I have a 6 gallon batch working now, made with 60 starfruit ( apx 15 to 20 pounds) and 4 pounds of mixed berries and 2 cans of white grape concentrate. 5# of sugar only brought SG to 1.07, so I need to buy more sugar. I am hoping that by mixing the fruits I will get a fuller flavor. I am using Dave's Dragon Blood recipe as a guide...maybe Dragon Tears???


----------



## jamesngalveston (Jan 12, 2014)

starting your dragon blood at 1.07 should be ok...what yeast are you going to use.


----------



## Stressbaby (Jan 12, 2014)

rtewks said:


> I made five gallons of Carambola wine six months ago. I don't intend to drink it for another six months. I have tasted it but don't care for it at all. My wife likes it though, she said that it tastes like the marcella wine her father used to make. If it doesn't improve in another six months I will let my wife call it her own.
> Anyone attempt to use star fruit to make wine?



I am of the belief that it is tough to make good carambola wine. The fruit has such a mild flavor and is high in oxalic acid, which may be part of the issue. 

I have made it from the variety 'Kari.' It was my second-ever batch of wine so I didn't know much. Used Keller's recipe and 3# of fruit per gallon; I didn't check pH; made it to 13% ABV. Underbacksweetened. Didn't control fermentation temp. All mistakes. After 1 year it was dishwater with a funny odor, so I uncorked, tweaked with some citric acid and more backsweetening, and rebottled. Now the wine is 18 months old. I opened a bottle 3 months ago and it was drinkable, but nothing to write home about.

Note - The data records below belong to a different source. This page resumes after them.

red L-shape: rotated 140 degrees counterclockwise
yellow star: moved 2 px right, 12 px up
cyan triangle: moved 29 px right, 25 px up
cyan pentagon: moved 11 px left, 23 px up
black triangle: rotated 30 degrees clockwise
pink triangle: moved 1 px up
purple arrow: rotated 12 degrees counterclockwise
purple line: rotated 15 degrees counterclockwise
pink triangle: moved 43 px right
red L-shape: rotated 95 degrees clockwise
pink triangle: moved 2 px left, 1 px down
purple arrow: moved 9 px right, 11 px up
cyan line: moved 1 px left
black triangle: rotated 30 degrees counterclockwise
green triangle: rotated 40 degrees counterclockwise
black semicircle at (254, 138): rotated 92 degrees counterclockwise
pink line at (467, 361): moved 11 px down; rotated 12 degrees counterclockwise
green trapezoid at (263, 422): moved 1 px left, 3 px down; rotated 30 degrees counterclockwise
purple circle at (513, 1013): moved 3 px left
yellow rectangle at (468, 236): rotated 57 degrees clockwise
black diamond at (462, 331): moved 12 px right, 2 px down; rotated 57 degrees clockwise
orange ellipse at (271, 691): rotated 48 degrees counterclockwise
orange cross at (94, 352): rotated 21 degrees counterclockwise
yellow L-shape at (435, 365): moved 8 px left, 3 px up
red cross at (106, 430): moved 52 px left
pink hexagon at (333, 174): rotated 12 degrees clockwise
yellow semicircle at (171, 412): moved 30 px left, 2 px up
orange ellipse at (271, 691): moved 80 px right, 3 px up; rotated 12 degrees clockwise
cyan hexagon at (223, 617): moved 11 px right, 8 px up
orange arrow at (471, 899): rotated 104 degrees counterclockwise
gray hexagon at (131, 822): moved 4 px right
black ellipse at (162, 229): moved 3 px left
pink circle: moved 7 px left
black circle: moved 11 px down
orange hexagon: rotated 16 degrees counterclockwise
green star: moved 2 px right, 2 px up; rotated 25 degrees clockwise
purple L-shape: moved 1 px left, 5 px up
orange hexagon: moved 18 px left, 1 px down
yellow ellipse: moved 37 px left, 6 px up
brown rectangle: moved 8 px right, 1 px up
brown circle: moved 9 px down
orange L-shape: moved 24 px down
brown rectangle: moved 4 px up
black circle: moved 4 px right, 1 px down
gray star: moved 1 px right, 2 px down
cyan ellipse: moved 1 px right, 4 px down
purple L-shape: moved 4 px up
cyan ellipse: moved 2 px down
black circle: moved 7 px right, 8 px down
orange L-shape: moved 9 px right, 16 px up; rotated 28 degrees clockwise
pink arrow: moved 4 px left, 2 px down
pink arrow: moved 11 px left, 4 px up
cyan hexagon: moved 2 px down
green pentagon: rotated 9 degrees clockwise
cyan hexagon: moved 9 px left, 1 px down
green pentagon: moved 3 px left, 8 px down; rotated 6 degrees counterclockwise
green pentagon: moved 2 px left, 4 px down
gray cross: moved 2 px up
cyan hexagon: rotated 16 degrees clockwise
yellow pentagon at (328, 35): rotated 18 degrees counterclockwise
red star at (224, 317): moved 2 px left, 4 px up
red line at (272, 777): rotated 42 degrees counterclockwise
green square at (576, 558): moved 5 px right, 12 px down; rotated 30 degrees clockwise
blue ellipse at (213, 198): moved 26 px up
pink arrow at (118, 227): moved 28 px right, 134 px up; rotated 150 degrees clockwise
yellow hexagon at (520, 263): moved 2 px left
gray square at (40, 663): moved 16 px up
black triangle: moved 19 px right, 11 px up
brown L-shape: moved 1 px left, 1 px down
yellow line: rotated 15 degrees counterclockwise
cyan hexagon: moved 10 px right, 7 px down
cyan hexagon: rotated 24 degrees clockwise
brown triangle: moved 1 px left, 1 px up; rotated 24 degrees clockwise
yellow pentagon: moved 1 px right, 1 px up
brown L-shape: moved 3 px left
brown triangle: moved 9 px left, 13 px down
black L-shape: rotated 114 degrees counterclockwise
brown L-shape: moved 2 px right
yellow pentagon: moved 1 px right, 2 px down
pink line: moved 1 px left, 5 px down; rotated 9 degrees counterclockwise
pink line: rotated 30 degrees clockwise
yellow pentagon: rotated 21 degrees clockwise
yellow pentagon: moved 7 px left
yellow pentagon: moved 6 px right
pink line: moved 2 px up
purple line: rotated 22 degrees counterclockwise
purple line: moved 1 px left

I have more ripening now. The plan is to double the fruit, adjust the pH down to ~3.2, OG of 1.080, Optiwhite, watch the fermentation temp like a hawk, step feed, and then backsweeten adequately. If this batch isn't good, it will be my last attempt.

My little tree:


----------



## Loxalibations (Jan 12, 2014)

Using RED STAR cote's des blancd (came with the kit). My first batch with it went to 13% alc during primary fermentation so I was hoping for at least that and ending on high end dry or low end medium libation. I orig was planning a 3 gallon batch but experimentation got out of hand and I am blending final product ino 6 gal carnoy for secondary ferment.


----------



## Loxalibations (Jan 12, 2014)

Correct that...12% (fat fingers)


----------



## pjd (Jan 12, 2014)

There is a winery here in South Florida that makes a decent star fruit wine. It's pure juice no water added. it is still lite in flavor but is nice.


----------



## Stressbaby (Jan 12, 2014)

Is that Schnebleys?


----------